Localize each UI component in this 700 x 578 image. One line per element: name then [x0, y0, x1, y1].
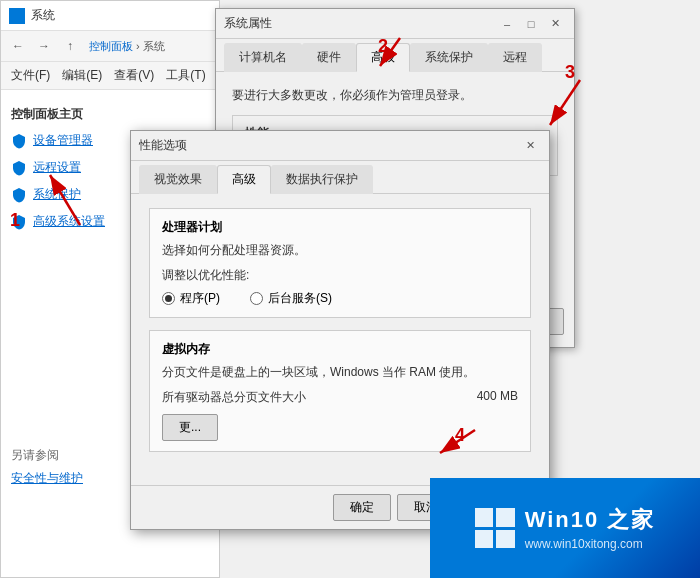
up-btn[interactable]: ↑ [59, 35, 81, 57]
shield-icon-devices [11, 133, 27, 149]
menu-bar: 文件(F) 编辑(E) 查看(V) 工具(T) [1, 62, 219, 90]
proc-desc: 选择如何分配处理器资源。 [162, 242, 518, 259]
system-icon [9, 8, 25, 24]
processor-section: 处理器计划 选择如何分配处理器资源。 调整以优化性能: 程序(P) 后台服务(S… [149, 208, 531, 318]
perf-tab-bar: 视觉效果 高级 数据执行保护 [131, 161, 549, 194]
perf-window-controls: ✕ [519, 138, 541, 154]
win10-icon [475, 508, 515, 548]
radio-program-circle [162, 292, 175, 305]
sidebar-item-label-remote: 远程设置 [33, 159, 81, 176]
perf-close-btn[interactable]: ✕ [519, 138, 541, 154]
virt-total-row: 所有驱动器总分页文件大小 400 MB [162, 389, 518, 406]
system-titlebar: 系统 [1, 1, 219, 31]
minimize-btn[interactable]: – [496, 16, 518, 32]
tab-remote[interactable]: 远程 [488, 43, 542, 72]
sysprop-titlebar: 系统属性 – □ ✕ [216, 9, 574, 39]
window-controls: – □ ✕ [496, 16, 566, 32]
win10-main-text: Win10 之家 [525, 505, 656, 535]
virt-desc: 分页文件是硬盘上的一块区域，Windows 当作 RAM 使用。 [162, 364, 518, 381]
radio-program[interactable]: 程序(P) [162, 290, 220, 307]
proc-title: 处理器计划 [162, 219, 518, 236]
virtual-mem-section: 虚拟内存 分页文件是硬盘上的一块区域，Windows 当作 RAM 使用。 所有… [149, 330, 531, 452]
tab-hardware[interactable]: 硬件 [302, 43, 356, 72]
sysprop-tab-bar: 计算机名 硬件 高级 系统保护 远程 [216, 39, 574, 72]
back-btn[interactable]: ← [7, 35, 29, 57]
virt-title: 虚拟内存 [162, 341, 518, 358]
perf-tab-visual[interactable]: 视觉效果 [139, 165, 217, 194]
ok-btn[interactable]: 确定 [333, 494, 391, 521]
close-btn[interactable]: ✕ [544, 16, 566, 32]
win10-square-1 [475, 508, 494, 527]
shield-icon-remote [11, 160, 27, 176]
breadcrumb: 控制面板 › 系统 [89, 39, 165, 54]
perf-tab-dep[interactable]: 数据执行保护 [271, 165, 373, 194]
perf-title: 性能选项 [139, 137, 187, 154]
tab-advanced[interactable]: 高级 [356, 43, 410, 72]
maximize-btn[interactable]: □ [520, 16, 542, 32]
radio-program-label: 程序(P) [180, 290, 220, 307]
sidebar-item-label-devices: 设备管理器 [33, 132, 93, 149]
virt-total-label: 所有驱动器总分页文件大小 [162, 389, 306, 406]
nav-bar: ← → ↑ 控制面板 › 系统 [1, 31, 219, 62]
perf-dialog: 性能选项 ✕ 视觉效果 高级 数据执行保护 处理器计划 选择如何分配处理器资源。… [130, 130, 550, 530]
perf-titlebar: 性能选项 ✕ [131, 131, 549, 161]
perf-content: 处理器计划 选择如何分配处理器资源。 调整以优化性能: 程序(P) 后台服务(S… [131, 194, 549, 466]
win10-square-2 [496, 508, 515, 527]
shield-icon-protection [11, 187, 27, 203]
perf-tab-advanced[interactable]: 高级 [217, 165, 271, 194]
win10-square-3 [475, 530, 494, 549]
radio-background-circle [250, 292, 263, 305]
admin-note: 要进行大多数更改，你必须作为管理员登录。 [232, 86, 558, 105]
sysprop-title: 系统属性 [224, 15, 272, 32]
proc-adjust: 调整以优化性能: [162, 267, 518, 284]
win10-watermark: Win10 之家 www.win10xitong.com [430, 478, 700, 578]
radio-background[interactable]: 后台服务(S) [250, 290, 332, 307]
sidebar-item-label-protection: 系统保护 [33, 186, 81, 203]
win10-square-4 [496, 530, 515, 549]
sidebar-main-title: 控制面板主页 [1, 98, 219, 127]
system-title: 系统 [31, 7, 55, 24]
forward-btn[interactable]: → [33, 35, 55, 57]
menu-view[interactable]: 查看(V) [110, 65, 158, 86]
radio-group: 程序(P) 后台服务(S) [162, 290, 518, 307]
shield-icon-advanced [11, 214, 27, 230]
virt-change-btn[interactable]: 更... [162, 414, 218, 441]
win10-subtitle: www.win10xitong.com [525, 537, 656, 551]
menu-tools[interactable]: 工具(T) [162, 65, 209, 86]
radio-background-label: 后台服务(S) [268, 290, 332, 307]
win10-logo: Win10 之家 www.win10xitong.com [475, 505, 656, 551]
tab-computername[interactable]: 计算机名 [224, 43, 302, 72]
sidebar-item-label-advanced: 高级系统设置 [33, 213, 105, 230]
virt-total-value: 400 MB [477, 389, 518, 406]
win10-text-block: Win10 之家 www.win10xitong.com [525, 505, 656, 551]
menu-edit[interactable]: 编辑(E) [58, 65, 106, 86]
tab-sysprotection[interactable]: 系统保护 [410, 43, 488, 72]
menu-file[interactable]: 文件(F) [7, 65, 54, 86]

-*-

_Work required_
Set down the material exactly, every line of it, except for the pictures.

_Answer to this task_
Localize each UI component in this 700 x 578 image. One line per element: name then [x0, y0, x1, y1].
up-btn[interactable]: ↑ [59, 35, 81, 57]
shield-icon-devices [11, 133, 27, 149]
menu-bar: 文件(F) 编辑(E) 查看(V) 工具(T) [1, 62, 219, 90]
proc-desc: 选择如何分配处理器资源。 [162, 242, 518, 259]
system-icon [9, 8, 25, 24]
processor-section: 处理器计划 选择如何分配处理器资源。 调整以优化性能: 程序(P) 后台服务(S… [149, 208, 531, 318]
perf-tab-bar: 视觉效果 高级 数据执行保护 [131, 161, 549, 194]
perf-window-controls: ✕ [519, 138, 541, 154]
win10-icon [475, 508, 515, 548]
radio-program-circle [162, 292, 175, 305]
sidebar-item-label-remote: 远程设置 [33, 159, 81, 176]
perf-close-btn[interactable]: ✕ [519, 138, 541, 154]
virt-total-row: 所有驱动器总分页文件大小 400 MB [162, 389, 518, 406]
system-titlebar: 系统 [1, 1, 219, 31]
minimize-btn[interactable]: – [496, 16, 518, 32]
tab-remote[interactable]: 远程 [488, 43, 542, 72]
sysprop-titlebar: 系统属性 – □ ✕ [216, 9, 574, 39]
window-controls: – □ ✕ [496, 16, 566, 32]
win10-main-text: Win10 之家 [525, 505, 656, 535]
virt-desc: 分页文件是硬盘上的一块区域，Windows 当作 RAM 使用。 [162, 364, 518, 381]
radio-program[interactable]: 程序(P) [162, 290, 220, 307]
proc-title: 处理器计划 [162, 219, 518, 236]
virtual-mem-section: 虚拟内存 分页文件是硬盘上的一块区域，Windows 当作 RAM 使用。 所有… [149, 330, 531, 452]
tab-hardware[interactable]: 硬件 [302, 43, 356, 72]
sysprop-tab-bar: 计算机名 硬件 高级 系统保护 远程 [216, 39, 574, 72]
back-btn[interactable]: ← [7, 35, 29, 57]
virt-title: 虚拟内存 [162, 341, 518, 358]
perf-tab-visual[interactable]: 视觉效果 [139, 165, 217, 194]
ok-btn[interactable]: 确定 [333, 494, 391, 521]
close-btn[interactable]: ✕ [544, 16, 566, 32]
win10-square-1 [475, 508, 494, 527]
shield-icon-remote [11, 160, 27, 176]
breadcrumb: 控制面板 › 系统 [89, 39, 165, 54]
perf-tab-dep[interactable]: 数据执行保护 [271, 165, 373, 194]
perf-title: 性能选项 [139, 137, 187, 154]
tab-advanced[interactable]: 高级 [356, 43, 410, 72]
maximize-btn[interactable]: □ [520, 16, 542, 32]
radio-program-label: 程序(P) [180, 290, 220, 307]
sidebar-item-label-devices: 设备管理器 [33, 132, 93, 149]
virt-total-label: 所有驱动器总分页文件大小 [162, 389, 306, 406]
nav-bar: ← → ↑ 控制面板 › 系统 [1, 31, 219, 62]
perf-dialog: 性能选项 ✕ 视觉效果 高级 数据执行保护 处理器计划 选择如何分配处理器资源。… [130, 130, 550, 530]
perf-titlebar: 性能选项 ✕ [131, 131, 549, 161]
perf-content: 处理器计划 选择如何分配处理器资源。 调整以优化性能: 程序(P) 后台服务(S… [131, 194, 549, 466]
win10-square-2 [496, 508, 515, 527]
shield-icon-protection [11, 187, 27, 203]
perf-tab-advanced[interactable]: 高级 [217, 165, 271, 194]
win10-square-3 [475, 530, 494, 549]
radio-background-circle [250, 292, 263, 305]
admin-note: 要进行大多数更改，你必须作为管理员登录。 [232, 86, 558, 105]
sysprop-title: 系统属性 [224, 15, 272, 32]
proc-adjust: 调整以优化性能: [162, 267, 518, 284]
win10-watermark: Win10 之家 www.win10xitong.com [430, 478, 700, 578]
radio-background[interactable]: 后台服务(S) [250, 290, 332, 307]
sidebar-item-label-protection: 系统保护 [33, 186, 81, 203]
win10-square-4 [496, 530, 515, 549]
sidebar-main-title: 控制面板主页 [1, 98, 219, 127]
system-title: 系统 [31, 7, 55, 24]
forward-btn[interactable]: → [33, 35, 55, 57]
menu-view[interactable]: 查看(V) [110, 65, 158, 86]
radio-group: 程序(P) 后台服务(S) [162, 290, 518, 307]
shield-icon-advanced [11, 214, 27, 230]
virt-change-btn[interactable]: 更... [162, 414, 218, 441]
win10-subtitle: www.win10xitong.com [525, 537, 656, 551]
menu-tools[interactable]: 工具(T) [162, 65, 209, 86]
radio-background-label: 后台服务(S) [268, 290, 332, 307]
win10-logo: Win10 之家 www.win10xitong.com [475, 505, 656, 551]
tab-computername[interactable]: 计算机名 [224, 43, 302, 72]
sidebar-item-label-advanced: 高级系统设置 [33, 213, 105, 230]
virt-total-value: 400 MB [477, 389, 518, 406]
win10-text-block: Win10 之家 www.win10xitong.com [525, 505, 656, 551]
menu-edit[interactable]: 编辑(E) [58, 65, 106, 86]
tab-sysprotection[interactable]: 系统保护 [410, 43, 488, 72]
menu-file[interactable]: 文件(F) [7, 65, 54, 86]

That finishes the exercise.